Posted by: Old Limey | October 01, 2011 at 01:20 PM
@MM. Besides the debt, I think part of the problem I have with your investments, etc is you didn't lay it out in table form, so it's hard to evaluate. The other thing is it's very complicated, and that's kind of like juggling 8 plates in the air at one time. You only need one to come crashing down before all of them do. It sounds like you're a lot smarter than me, so maybe you can handle this. But the problem I see with smart people is they tend to get overconfident (as previously mentioned).

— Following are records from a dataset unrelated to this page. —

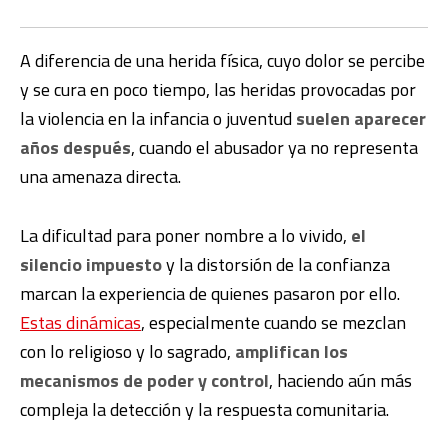
A diferencia de una herida física, cuyo dolor se percibe
y se cura en poco tiempo, las heridas provocadas por
la violencia en la infancia o juventud
suelen aparecer
años después
, cuando el abusador ya no representa
una amenaza directa.
La dificultad para poner nombre a lo vivido,
el
silencio impuesto
y la distorsión de la confianza
marcan la experiencia de quienes pasaron por ello.
Estas dinámicas
, especialmente cuando se mezclan
con lo religioso y lo sagrado,
amplifican los
mecanismos de poder y control
, haciendo aún más
compleja la detección y la respuesta comunitaria.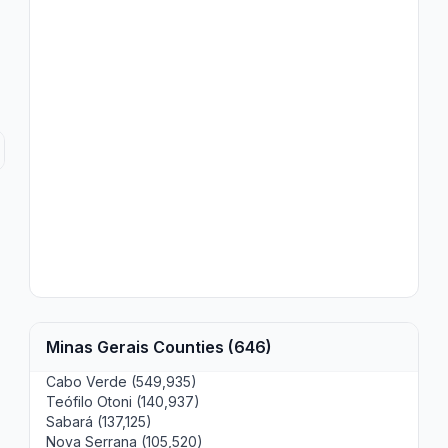
Minas Gerais Counties (646)
Cabo Verde (549,935)
Teófilo Otoni (140,937)
Sabará (137,125)
Nova Serrana (105,520)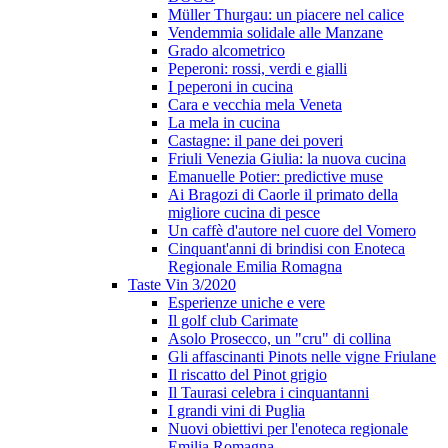
Müller Thurgau: un piacere nel calice
Vendemmia solidale alle Manzane
Grado alcometrico
Peperoni: rossi, verdi e gialli
I peperoni in cucina
Cara e vecchia mela Veneta
La mela in cucina
Castagne: il pane dei poveri
Friuli Venezia Giulia: la nuova cucina
Emanuelle Potier: predictive muse
Ai Bragozi di Caorle il primato della
migliore cucina di pesce
Un caffè d'autore nel cuore del Vomero
Cinquant'anni di brindisi con Enoteca
Regionale Emilia Romagna
Taste Vin 3/2020
Esperienze uniche e vere
Il golf club Carimate
Asolo Prosecco, un "cru" di collina
Gli affascinanti Pinots nelle vigne Friulane
Il riscatto del Pinot grigio
Il Taurasi celebra i cinquantanni
I grandi vini di Puglia
Nuovi obiettivi per l'enoteca regionale
Emilia Romagna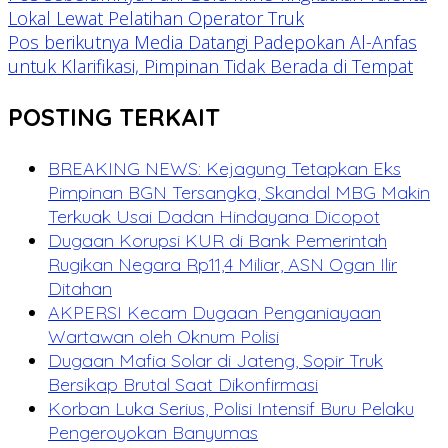
Lokal Lewat Pelatihan Operator Truk
Pos berikutnya
Media Datangi Padepokan Al-Anfas
untuk Klarifikasi, Pimpinan Tidak Berada di Tempat
POSTING TERKAIT
BREAKING NEWS: Kejagung Tetapkan Eks
Pimpinan BGN Tersangka, Skandal MBG Makin
Terkuak Usai Dadan Hindayana Dicopot
Dugaan Korupsi KUR di Bank Pemerintah
Rugikan Negara Rp11,4 Miliar, ASN Ogan Ilir
Ditahan
AKPERSI Kecam Dugaan Penganiayaan
Wartawan oleh Oknum Polisi
Dugaan Mafia Solar di Jateng, Sopir Truk
Bersikap Brutal Saat Dikonfirmasi
Korban Luka Serius, Polisi Intensif Buru Pelaku
Pengeroyokan Banyumas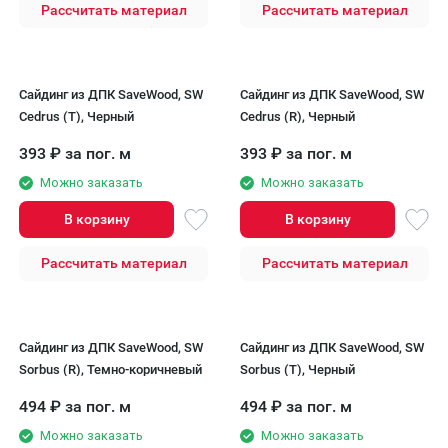
Рассчитать материал
Рассчитать материал
Сайдинг из ДПК SaveWood, SW
Сайдинг из ДПК SaveWood, SW
Cedrus (T), Черный
Cedrus (R), Черный
393
₽
за пог. м
393
₽
за пог. м
Можно заказать
Можно заказать
В корзину
В корзину
Рассчитать материал
Рассчитать материал
Сайдинг из ДПК SaveWood, SW
Сайдинг из ДПК SaveWood, SW
Sorbus (R), Темно-коричневый
Sorbus (T), Черный
494
₽
за пог. м
494
₽
за пог. м
Можно заказать
Можно заказать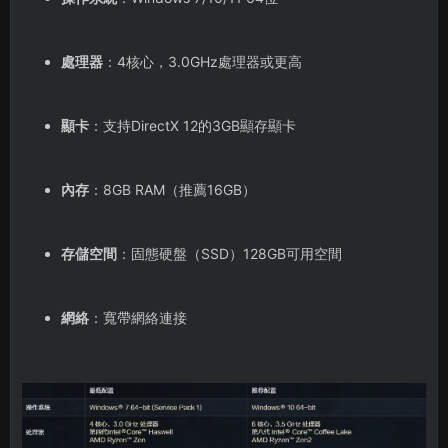
處理器
：4核心，3.0GHz處理器或更高
顯卡
：支持DirectX 12的3GB顯存顯卡
內存
：8GB RAM（推薦16GB）
存儲空間
：固態硬盤（SSD）128GB可用空間
網絡
：寬帶網絡連接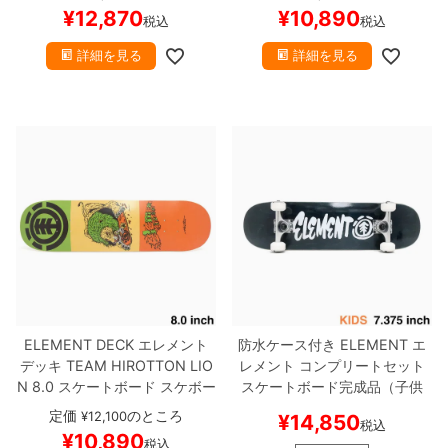
¥
12,870
¥
10,890
税込
税込
詳細を見る
詳細を見る
ELEMENT DECK
エレメント
防水ケース付き
ELEMENT
エ
デッキ
TEAM
HIROTTON LIO
レメント
コンプリートセット
N 8.0
スケートボード スケボー
スケートボード完成品（子供
用）
SCRIPT BLACK PLY 7.37
定価
のところ
¥
12,100
¥
14,850
税込
5
スケートボード スケボー
¥
10,890
税込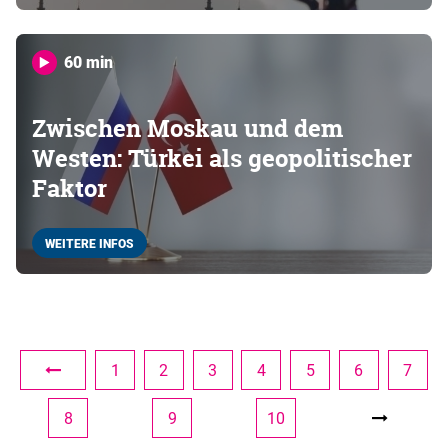
60 min
Zwischen Moskau und dem
Westen: Türkei als geopolitischer
Faktor
WEITERE INFOS
1
2
3
4
5
6
7
8
9
10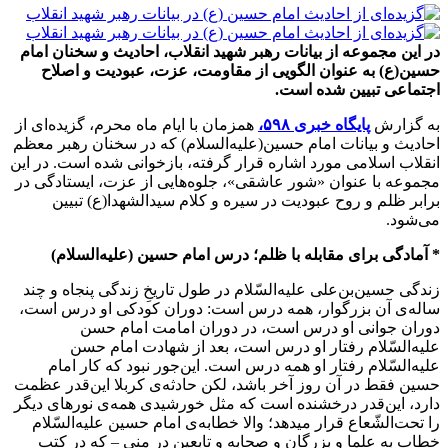
در این مجموعه از بیانات رهبر شهید انقلاب، احادیث و سخنان امام
حسین(ع) به عنوان الگویی از مقاومت، عزت، عبودیت و اصلاح
اجتماعی تبیین شده است.
به گزارش
پایگاه خبری ۵۹۸،
همزمان با ایام ماه محرم، گزیده‌ای از
احادیث و بیانات امام حسین(علیه‌السلام) که در سخنان رهبر معظم
انقلاب اسلامی مورد اشاره قرار گرفته، بازخوانی شده است. در این
مجموعه با عنوان «شور عاشقی»، جلوه‌هایی از عزت، ایستادگی در
برابر ظلم و روح عبودیت در سیره و کلام سیدالشهدا(ع) تبیین
می‌شود.
* آمادگی برای مقابله با ظلم؛ درس امام حسین‌ (علیه‌السلام)
زندگی حسین‌بن‌علی علیه‌السّلام در طول تاریخِ زندگی پنجاه و چند
ساله‌ی آن بزرگوار، همه درس است: دوران کودکی او درس است،
دوران جوانی او درس است، در دوران امامت امام حسن
علیه‌السّلام رفتار او درس است، بعد از شهادت امام حسن
علیه‌السّلام رفتار او همه درس است. این‌جور نبود که کار امام
حسین فقط در آن روز آخر باشد، لکن حادثه‌ی کربلا این‌قدر عظمت
دارد، این‌قدر درخشنده است که مثل خورشیدی همه‌ی نورهای دیگر
را تحت‌الشّعاع قرار میدهد؛ والا خطابه‌ی امام حسین علیه‌السّلام
خطاب به علما و بزرگان و صحابه و تابعین در منی‌ – که در کتب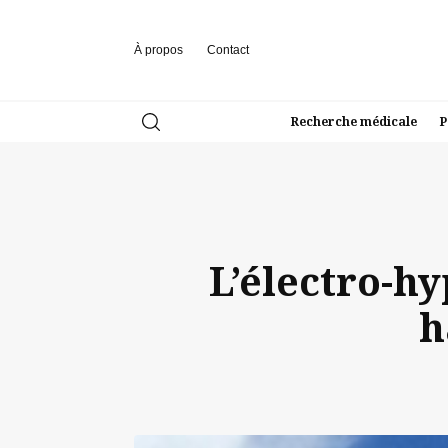
À propos
Contact
Recherche médicale
P
L’électro-h
h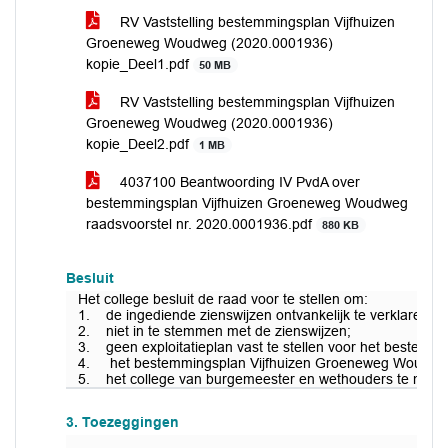
RV Vaststelling bestemmingsplan Vijfhuizen
Groeneweg Woudweg (2020.0001936)
kopie_Deel1.pdf
50 MB
RV Vaststelling bestemmingsplan Vijfhuizen
Groeneweg Woudweg (2020.0001936)
kopie_Deel2.pdf
1 MB
4037100 Beantwoording IV PvdA over
bestemmingsplan Vijfhuizen Groeneweg Woudweg
raadsvoorstel nr. 2020.0001936.pdf
880 KB
Besluit
Het college besluit de raad voor te stellen om:
1. de ingediende zienswijzen ontvankelijk te verklaren;
2. niet in te stemmen met de zienswijzen;
3. geen exploitatieplan vast te stellen voor het bes
4. het bestemmingsplan Vijfhuizen Groeneweg Woudweg 
5. het college van burgemeester en wethouders te mac
3. Toezeggingen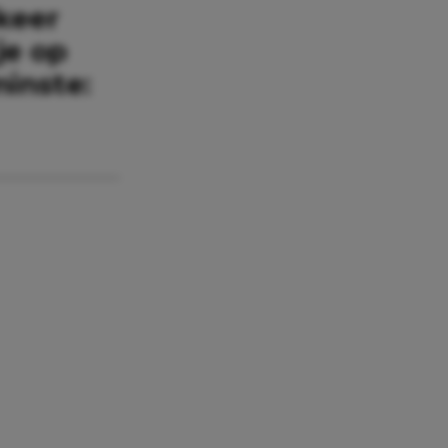
keer
je op
inste:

Posted by: Mark | October 02, 2011 at 04:11 PM
Ok, I'll admit that your strategy was well beyond my comprehension. That being said, I stuck with the entire post and enjoyed it. What I got after I finished was that I agree with others that you are a bit over confident and you have a very complex strategy. IMO - I think you need to reel in the risk and focus on paying off your debt. I was pretty surprised to read about you cc debt at the end. My impression was a house of cards. A couple of things go south and it pulls everything out of whack and messes up the plan. Simple can often be better. I'm a software engineer and complex is rarely better. While it can be a thing of beauty to the person that created such a complex system - the simpler system will do the same thing, be easier to maintain and it isn't greek to those who also need to understand it. So, complex for the sake of complex isn't as great as people think it is.
IMO - reduce your risk and pay down your debt and have a liquid emergency fund. Another thing to consider... heaven forbid... is that if something were to happen to you what would your wife do? You said she isn't that good with money but she would be forced to deal with such a complex system. I would get your wife involved and educated on your system. She needs a basic understanding of what is going on financially and how to deal with it if she had to in the future. Make her part of the team instead of keeping it so far above her level that she can't even attempt to understand what is going on.

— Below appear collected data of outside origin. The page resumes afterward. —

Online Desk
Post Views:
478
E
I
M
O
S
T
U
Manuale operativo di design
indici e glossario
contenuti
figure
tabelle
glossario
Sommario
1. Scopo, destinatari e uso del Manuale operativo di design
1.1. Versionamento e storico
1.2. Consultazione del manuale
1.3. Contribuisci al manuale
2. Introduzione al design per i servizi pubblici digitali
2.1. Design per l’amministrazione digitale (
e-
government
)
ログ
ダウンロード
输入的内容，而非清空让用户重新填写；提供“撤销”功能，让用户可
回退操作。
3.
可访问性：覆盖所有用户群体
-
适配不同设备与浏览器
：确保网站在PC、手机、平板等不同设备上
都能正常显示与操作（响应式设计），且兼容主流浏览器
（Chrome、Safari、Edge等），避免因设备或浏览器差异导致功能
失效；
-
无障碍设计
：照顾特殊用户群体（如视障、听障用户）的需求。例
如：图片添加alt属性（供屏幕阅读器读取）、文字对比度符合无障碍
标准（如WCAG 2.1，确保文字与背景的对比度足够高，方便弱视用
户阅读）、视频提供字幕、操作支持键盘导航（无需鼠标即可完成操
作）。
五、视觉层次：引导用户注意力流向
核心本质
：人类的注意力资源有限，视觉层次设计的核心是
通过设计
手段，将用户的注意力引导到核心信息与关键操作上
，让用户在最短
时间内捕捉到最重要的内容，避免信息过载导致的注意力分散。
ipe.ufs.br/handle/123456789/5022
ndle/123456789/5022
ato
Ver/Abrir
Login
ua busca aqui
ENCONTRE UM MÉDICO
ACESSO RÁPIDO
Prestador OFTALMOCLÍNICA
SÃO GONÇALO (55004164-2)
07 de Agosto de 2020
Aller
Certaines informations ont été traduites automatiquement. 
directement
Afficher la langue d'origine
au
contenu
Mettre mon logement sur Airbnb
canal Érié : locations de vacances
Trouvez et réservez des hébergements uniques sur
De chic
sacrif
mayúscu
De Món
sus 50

Thank you for your service.
Posted by: bobbi | October 05, 2011 at 11:00 AM
Sounds like you definitely have a number of plans in place to increase your income streams! The two cautions I'd have follow along with comments some other people made. Make sure you have enough insurance (life AND Disability!) that your wife would not have to worry about how to pay off any of the debt should anything happen to you. As a second point, since she is not interested in the more complex financial plans you have, make sure you provide a full list of what you have and instructions for her on how to simplify your financial life if she needs to.

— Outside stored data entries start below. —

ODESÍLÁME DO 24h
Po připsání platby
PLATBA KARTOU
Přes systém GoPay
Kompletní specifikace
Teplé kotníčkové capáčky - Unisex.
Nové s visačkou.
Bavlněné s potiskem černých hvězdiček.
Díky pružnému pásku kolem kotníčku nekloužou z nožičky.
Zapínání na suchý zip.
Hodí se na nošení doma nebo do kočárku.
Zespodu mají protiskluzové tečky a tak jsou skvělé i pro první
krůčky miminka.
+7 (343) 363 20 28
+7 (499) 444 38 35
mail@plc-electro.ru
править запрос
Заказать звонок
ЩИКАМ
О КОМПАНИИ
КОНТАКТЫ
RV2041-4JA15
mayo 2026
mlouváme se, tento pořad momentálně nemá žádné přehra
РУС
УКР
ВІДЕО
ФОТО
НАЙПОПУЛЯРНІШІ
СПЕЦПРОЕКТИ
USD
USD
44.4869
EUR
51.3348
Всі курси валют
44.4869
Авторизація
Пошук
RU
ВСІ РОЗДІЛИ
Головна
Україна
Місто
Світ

A worst-case scenario would be for you to be injured and for her to have to try to handle the finances while she figures out medical care and costs on a dramatically reduced income while also worrying about you. This is what you need to plan for. Walk your wife through these plans and make sure she is comfortable with them too.
If you prepare for the worst, hopefully you'll never need those plans!
Posted by: KMI | October 07, 2011 at 04:02 PM
Followup: I returned home from Afghanistan, We are moving out of Boston and were able to rent our apartment in one week with rent at $2500, making it profitable after PITI, HOA and Management Fees! Not to mention the Boston rental market has become incredibly hot and skewed so that just like in NYC and San Francisco, the TENANT paid broker fees, not the owner. Pretty amazing if you think about it.
The portfolio is doing better than ever.
We are very aggresively liquidating her student loans and have sold her car (at a profit to the outstanding balance) to prepare for our next move.